Wednesday, October 9, 2013

Our Story: RESPECT


I am the wife of a 100% disabled combat veteran. My husband returned from Iraq in 2004 and was diagnosed with PTSD and a TBI. He also suffers from bi-polar mood disorder that has been severely aggravated by his PTSD. He has been receiving treatment from the VA for almost 10 years, and in my opinion, there is a lot to be desired as far as care goes from the VA.

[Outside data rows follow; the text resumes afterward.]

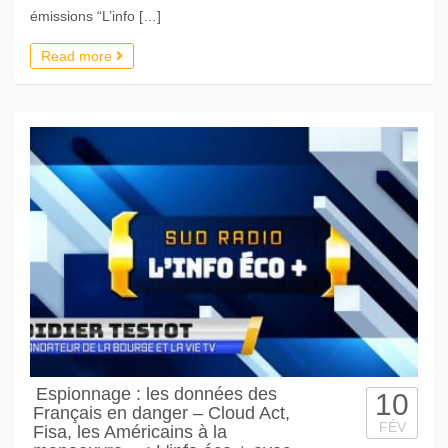
émissions “L’info […]
Read more
Espionnage : les données des
10
Français en danger – Cloud Act,
FÉV
Fisa, les Américains à la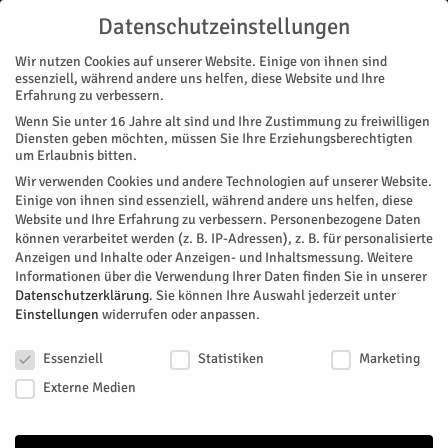
Datenschutzeinstellungen
Wir nutzen Cookies auf unserer Website. Einige von ihnen sind
essenziell, während andere uns helfen, diese Website und Ihre
Erfahrung zu verbessern.
Wenn Sie unter 16 Jahre alt sind und Ihre Zustimmung zu freiwilligen
Start
Stadtteile
Jülich
Fußball für Vielfalt
Diensten geben möchten, müssen Sie Ihre Erziehungsberechtigten
STADTTEILE
JÜLICH
NACHRICHTEN
REGION
SPORT
MAGAZIN
VEREINE
um Erlaubnis bitten.
Fußball für Vielfalt
Wir verwenden Cookies und andere Technologien auf unserer Website.
Einige von ihnen sind essenziell, während andere uns helfen, diese
Website und Ihre Erfahrung zu verbessern.
Personenbezogene Daten
Ein Fußballturnier als klares Zeichen gegen Rassismus,
können verarbeitet werden (z. B. IP-Adressen), z. B. für personalisierte
Diskriminierung und gesellschaftliche Ausgrenzung,
Anzeigen und Inhalte oder Anzeigen- und Inhaltsmessung.
Weitere
gemeinsam organisiert von der Antidiskriminierungstelle des
Informationen über die Verwendung Ihrer Daten finden Sie in unserer
Caritasverbandes Düren-Jülich sowie den Vereinen SV Jülich
Datenschutzerklärung
.
Sie können Ihre Auswahl jederzeit unter
Einstellungen
widerrufen oder anpassen.
1912 und Al Sadek e.V.
Datenschutzeinstellungen
Von
HERZOG Redaktion
-
Mai 13, 2026
276
0
Essenziell
Statistiken
Marketing
Externe Medien
Facebook
Twitter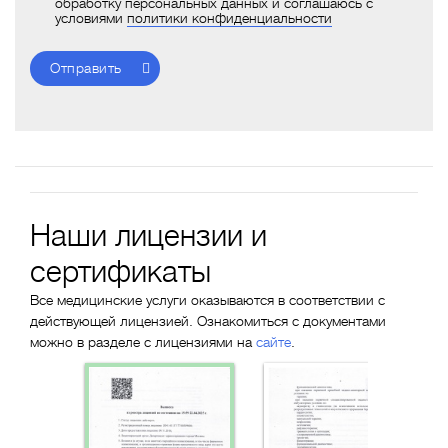
обработку персональных данных и соглашаюсь с
условиями
политики конфиденциальности
Отправить
Наши лицензии и
сертификаты
Все медицинские услуги оказываются в соответствии с
действующей лицензией. Ознакомиться с документами
можно в разделе с лицензиями на
сайте
.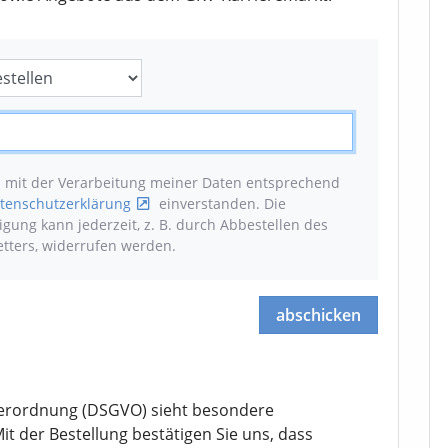
n mit der Verarbeitung meiner Daten entsprechend
tenschutzerklärung
einverstanden. Die
ligung kann jederzeit, z. B. durch Abbestellen des
tters, widerrufen werden
.
abschicken
erordnung (DSGVO) sieht besondere
it der Bestellung bestätigen Sie uns, dass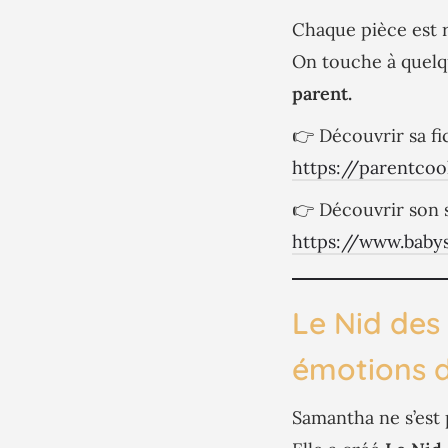
Chaque pièce est r
On touche à quelq
parent.
👉 Découvrir sa fi
https://parentcoo
👉 Découvrir son s
https://www.babys
Le Nid des 
émotions d
Samantha ne s’est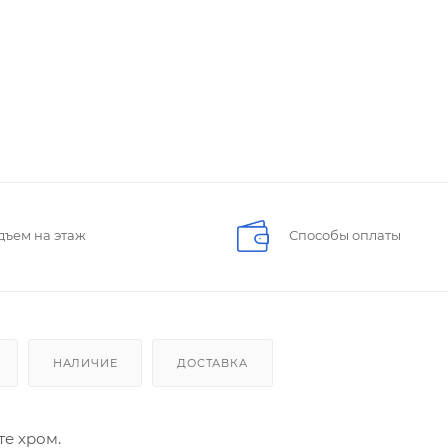
дъем на этаж
Способы оплаты
НАЛИЧИЕ
ДОСТАВКА
те хром.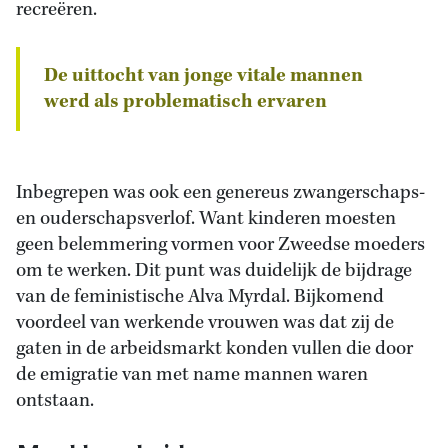
recreëren.
De uittocht van jonge vitale mannen
werd als problematisch ervaren
Inbegrepen was ook een genereus zwangerschaps-
en ouderschapsverlof. Want kinderen moesten
geen belemmering vormen voor Zweedse moeders
om te werken. Dit punt was duidelijk de bijdrage
van de feministische Alva Myrdal. Bijkomend
voordeel van werkende vrouwen was dat zij de
gaten in de arbeidsmarkt konden vullen die door
de emigratie van met name mannen waren
ontstaan.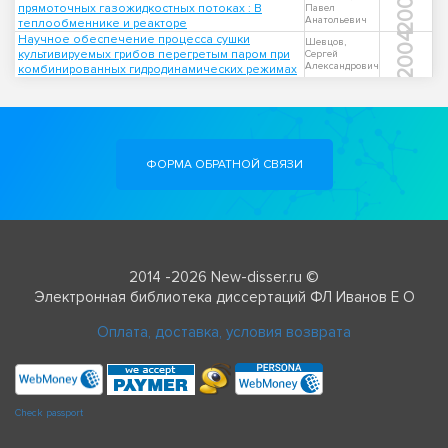
2000
прямоточных газожидкостных потоках : В
Павел
Анатольевич
теплообменнике и реакторе
2004
Научное обеспечение процесса сушки
Шевцов,
культивируемых грибов перегретым паром при
Сергей
Александрович
комбинированных гидродинамических режимах
ФОРМА ОБРАТНОЙ СВЯЗИ
2014 -2026 New-disser.ru ©
Электронная библиотека диссертаций ФЛ Иванов Е О
Оплата, доставка, условия возврата
Check passport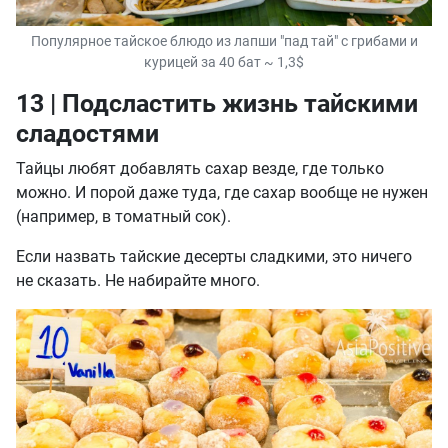
Популярное тайское блюдо из лапши "пад тай" с грибами и
курицей за 40 бат ~ 1,3$
13 | Подсластить жизнь тайскими
сладостями
Тайцы любят добавлять сахар везде, где только
можно. И порой даже туда, где сахар вообще не нужен
(например, в томатный сок).
Если назвать тайские десерты сладкими, это ничего
не сказать. Не набирайте много.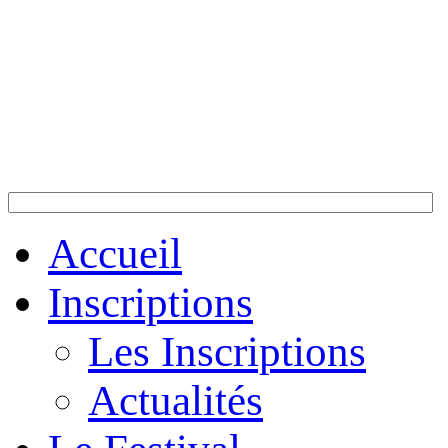
Accueil
Inscriptions
Les Inscriptions
Actualités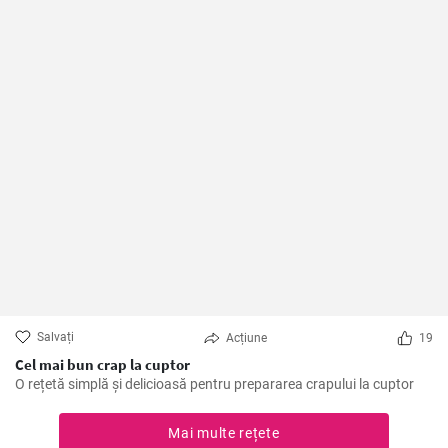
Salvați
Acțiune
19
Cel mai bun crap la cuptor
O rețetă simplă și delicioasă pentru prepararea crapului la cuptor
Mai multe rețete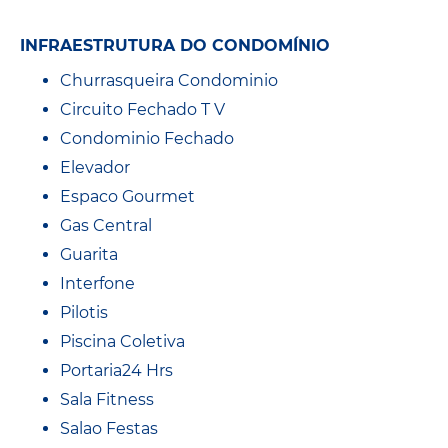
INFRAESTRUTURA DO CONDOMÍNIO
Churrasqueira Condominio
Circuito Fechado T V
Condominio Fechado
Elevador
Espaco Gourmet
Gas Central
Guarita
Interfone
Pilotis
Piscina Coletiva
Portaria24 Hrs
Sala Fitness
Salao Festas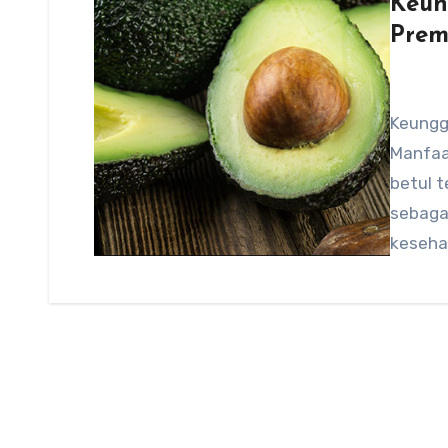
Keun
Prem
Keungg
Manfaa
betul 
sebaga
keseha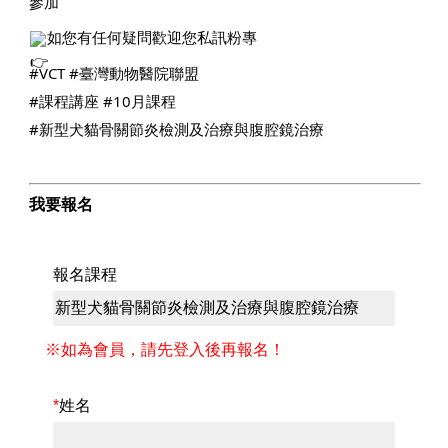
參加
如您有任何疑問歡迎您私訊粉專
#VCT
#臺灣動物醫院聯盟
#課程講座
#10月課程
#新型犬貓骨關節炎檢測及治療與腹腔鏡治療
我要報名
報名課程
※如為會員，請先登入後再報名！
*
姓名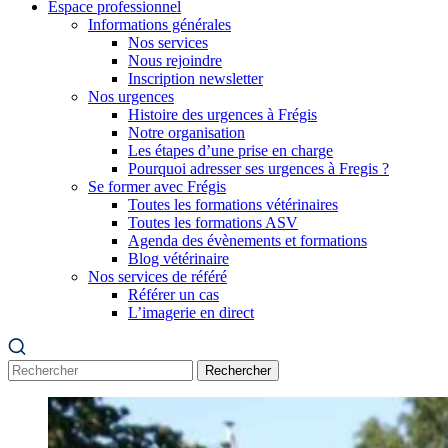
Espace professionnel
Informations générales
Nos services
Nous rejoindre
Inscription newsletter
Nos urgences
Histoire des urgences à Frégis
Notre organisation
Les étapes d’une prise en charge
Pourquoi adresser ses urgences à Fregis ?
Se former avec Frégis
Toutes les formations vétérinaires
Toutes les formations ASV
Agenda des évènements et formations
Blog vétérinaire
Nos services de référé
Référer un cas
L’imagerie en direct
Rechercher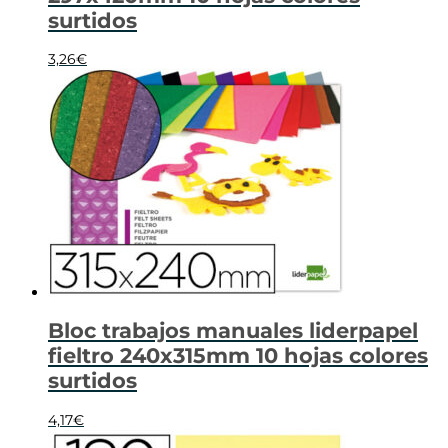
surtidos
3,26
€
Bloc trabajos manuales liderpapel
fieltro 240x315mm 10 hojas colores
surtidos
4,17
€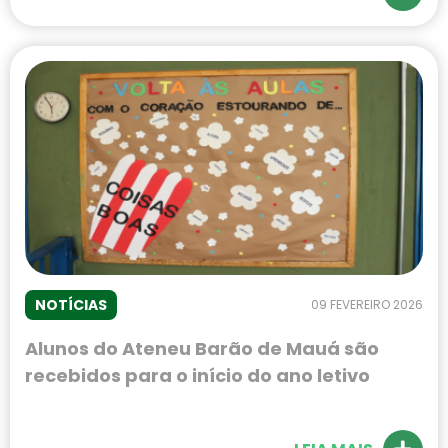
NOTÍCIAS
09 FEVEREIRO 2026
Alunos do Ateneu Barão de Mauá são
recebidos para o início do ano letivo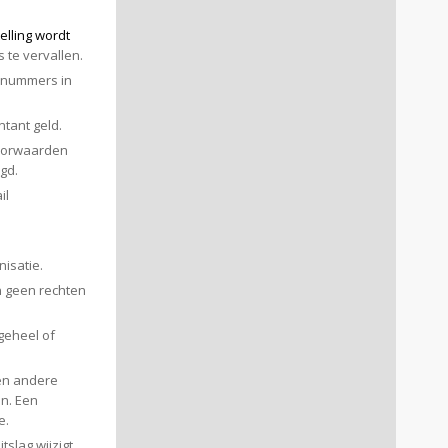
elling wordt
s te vervallen.
knummers in
tant geld.
voorwaarden
gd.
il
nisatie.
n geen rechten
geheel of
en andere
n. Een
e.
tslag wijzigt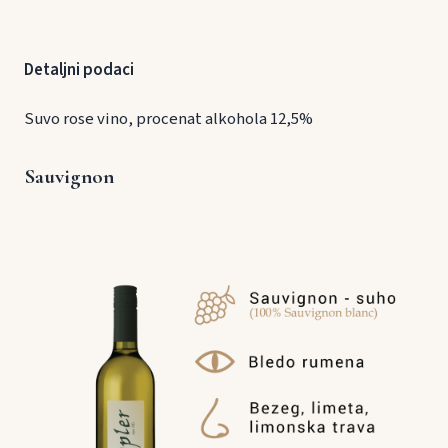
Detaljni podaci
Suvo rose vino, procenat alkohola 12,5%
Sauvignon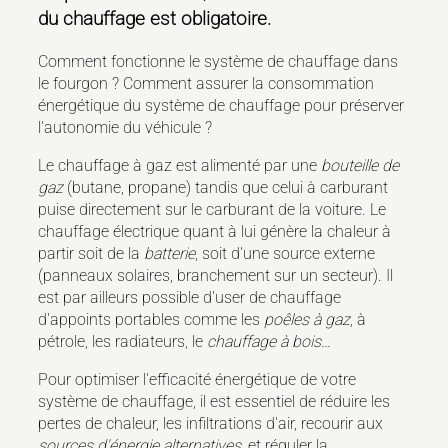
du chauffage est obligatoire.
Comment fonctionne le système de chauffage dans
le fourgon ? Comment assurer la consommation
énergétique du système de chauffage pour préserver
l'autonomie du véhicule ?
Le chauffage à gaz est alimenté par une
bouteille de
gaz
(butane, propane) tandis que celui à carburant
puise directement sur le carburant de la voiture. Le
chauffage électrique quant à lui génère la chaleur à
partir soit de la
batterie
, soit d'une source externe
(panneaux solaires, branchement sur un secteur). Il
est par ailleurs possible d'user de chauffage
d'appoints portables comme les
poêles à gaz
, à
pétrole, les radiateurs, le
chauffage à bois
…
Pour optimiser l'efficacité énergétique de votre
système de chauffage, il est essentiel de réduire les
pertes de chaleur, les infiltrations d'air, recourir aux
sources d'énergie alternatives
, et réguler la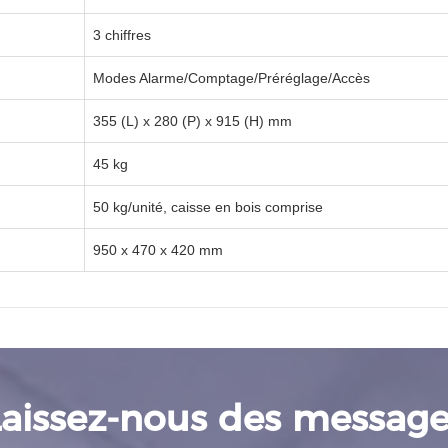
3 chiffres
Modes Alarme/Comptage/Préréglage/Accès
355 (L) x 280 (P) x 915 (H) mm
45 kg
50 kg/unité, caisse en bois comprise
950 x 470 x 420 mm
Laissez-nous des message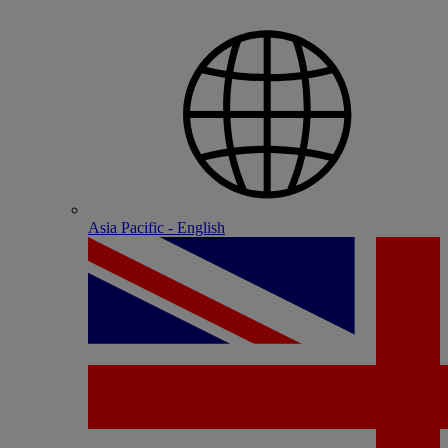
Asia Pacific - English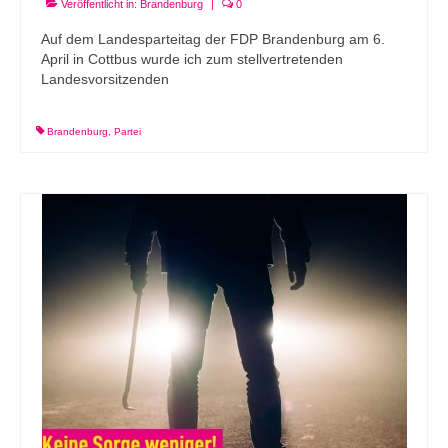
Veröffentlicht in:
Brandenburg
|
0
Auf dem Landesparteitag der FDP Brandenburg am 6.
April in Cottbus wurde ich zum stellvertretenden
Landesvorsitzenden
Brandenburg
,
Partei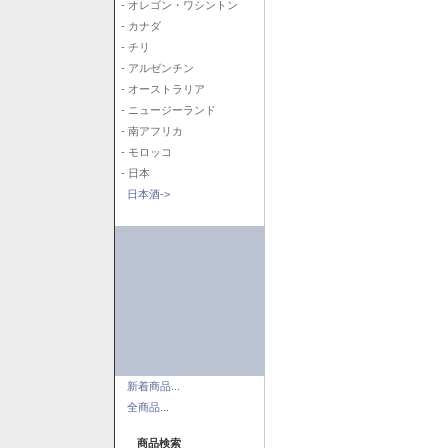
- オレゴン・ワシントン
- カナダ
- チリ
- アルゼンチン
- オーストラリア
- ニュージーランド
- 南アフリカ
- モロッコ
- 日本
日本酒->
新着商品...
全商品...
商品検索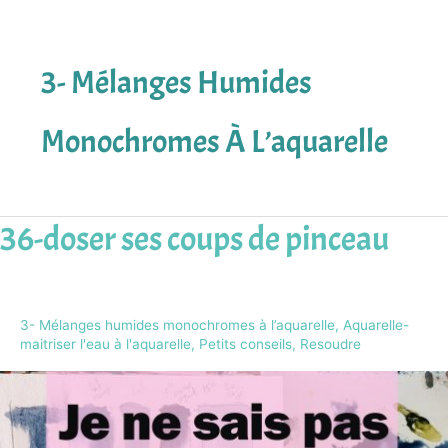
3- Mélanges Humides
Monochromes À L’aquarelle
36-doser ses coups de pinceau
36-
doser
ses
coups
3- Mélanges humides monochromes à l’aquarelle
,
Aquarelle-
de
maitriser l'eau à l'aquarelle
,
Petits conseils
,
Resoudre
pinceau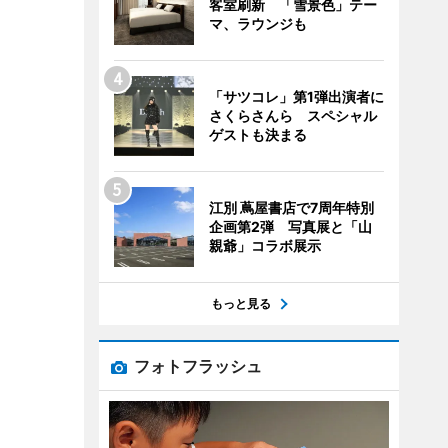
客室刷新 「雪景色」テー
マ、ラウンジも
「サツコレ」第1弾出演者に
さくらさんら スペシャル
ゲストも決まる
江別 蔦屋書店で7周年特別
企画第2弾 写真展と「山
親爺」コラボ展示
もっと見る
フォトフラッシュ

My husband dreads going to the VA the majority of the time, partly because of the doctors, and partly because of the general staff. The receptionists, whose sole job is to be helpful, are the complete opposite. About 99% of the ones we come in contact with are miserable, snotty, and act like everyone who comes to their window is an inconvenience. They have some of the worst attitudes I have ever seen. For people who work with veterans, you would think they would have more compassion and sympathy for the men and women they come in contact with on a daily basis. No veteran wants to go somewhere they feel they are viewed as an "inconvenience." A lot of these men and women already suffer from anxiety, and this kind of treatment certainly doesn't ease their minds or make them feel comfortable or welcome. Many of the doctors care more about getting people out the door than actually helping them. It's really sad. These people signed their life away for this country, and when they make it back home, THIS is your idea of providing them with "excellent care?" If this is the definition of excellence, I would hate to see what you consider "poor."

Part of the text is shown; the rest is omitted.